宇宙惑星科学へのインパクト:スケール間結合という視点の確立

宇宙プラズマにおいては、大規模な現象においても、多くの場合、鍵となる局所領域がある。グローバルな変化は、鍵となる局所領域にとっては境界条件の変化であろう。その変化に呼応して、鍵となる領域内部でイオンスケールから電子スケールまで、スケールをまたがったダイナミクスの駆動と連携が発生する。その結果、グローバルな発展にも大きな影響を及ぼす散逸や輸送が発生し、大規模ダイナミクス・構造にフィードバックする。そして、それがまた局所領域に影響する。
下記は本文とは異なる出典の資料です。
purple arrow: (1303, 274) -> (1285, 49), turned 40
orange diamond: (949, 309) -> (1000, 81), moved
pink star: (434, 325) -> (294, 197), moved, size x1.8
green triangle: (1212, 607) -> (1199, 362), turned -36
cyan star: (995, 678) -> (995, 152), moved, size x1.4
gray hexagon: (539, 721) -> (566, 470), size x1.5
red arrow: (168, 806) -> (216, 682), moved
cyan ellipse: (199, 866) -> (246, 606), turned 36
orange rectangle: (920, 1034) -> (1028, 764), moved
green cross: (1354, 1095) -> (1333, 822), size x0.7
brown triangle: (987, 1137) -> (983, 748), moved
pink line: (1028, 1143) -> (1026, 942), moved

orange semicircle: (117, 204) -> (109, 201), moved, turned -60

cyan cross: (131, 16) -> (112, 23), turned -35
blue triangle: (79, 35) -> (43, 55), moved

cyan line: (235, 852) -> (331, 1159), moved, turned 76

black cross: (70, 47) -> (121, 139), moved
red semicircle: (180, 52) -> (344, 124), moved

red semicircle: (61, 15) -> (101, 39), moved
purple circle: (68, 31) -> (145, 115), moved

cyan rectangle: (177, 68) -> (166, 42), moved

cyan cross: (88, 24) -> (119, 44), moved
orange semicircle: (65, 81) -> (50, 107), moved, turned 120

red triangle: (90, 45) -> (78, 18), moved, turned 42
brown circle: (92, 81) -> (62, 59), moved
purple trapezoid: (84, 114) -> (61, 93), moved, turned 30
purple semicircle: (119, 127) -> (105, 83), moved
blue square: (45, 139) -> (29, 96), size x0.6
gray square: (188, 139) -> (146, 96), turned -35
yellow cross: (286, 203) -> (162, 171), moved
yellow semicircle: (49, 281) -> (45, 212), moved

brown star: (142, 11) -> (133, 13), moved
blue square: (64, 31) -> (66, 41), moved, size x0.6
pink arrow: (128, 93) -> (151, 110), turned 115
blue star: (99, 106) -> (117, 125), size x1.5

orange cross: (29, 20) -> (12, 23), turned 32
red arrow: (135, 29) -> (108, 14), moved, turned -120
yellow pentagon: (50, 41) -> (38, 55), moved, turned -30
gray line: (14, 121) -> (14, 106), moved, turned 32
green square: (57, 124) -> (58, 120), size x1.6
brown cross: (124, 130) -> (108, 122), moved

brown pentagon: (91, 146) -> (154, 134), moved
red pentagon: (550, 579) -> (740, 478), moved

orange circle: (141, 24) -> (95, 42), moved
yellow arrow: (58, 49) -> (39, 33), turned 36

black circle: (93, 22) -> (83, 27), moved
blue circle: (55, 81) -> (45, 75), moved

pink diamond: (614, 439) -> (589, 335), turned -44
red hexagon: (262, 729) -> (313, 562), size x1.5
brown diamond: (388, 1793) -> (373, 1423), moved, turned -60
粘性や電気抵抗といった、地上では当たり前の緩和現象がない磁気圏・宇宙空間における無衝突プラズマダイナミクスを理解するとは、上で述べたような形式で記述する新しい体系を構築することであろう。太陽コロナや木星磁気圏といった、地球磁気圏よりもMHDスケールとイオン・電子スケールとのギャップが大きい系において研究を新しい次元へと進めるためにも、このような理解を確立する必要がある。SCOPEはそのための実証的サポートを与える。

実用的なインパクト:宇宙天気予報への寄与

SCOPEから得られた科学的知見は実用面にもインパクトを与えうる。代表的なものの1つとして宇宙天気予報がある。宇宙天気予報は太陽地球系システムにおけるじょう乱現象(太陽フレア、地磁気嵐、プロトン現象等)を定量的に予測することであり、地球を含めた宇宙空間における人間活動を安全かつ安定に営むために必要なものである。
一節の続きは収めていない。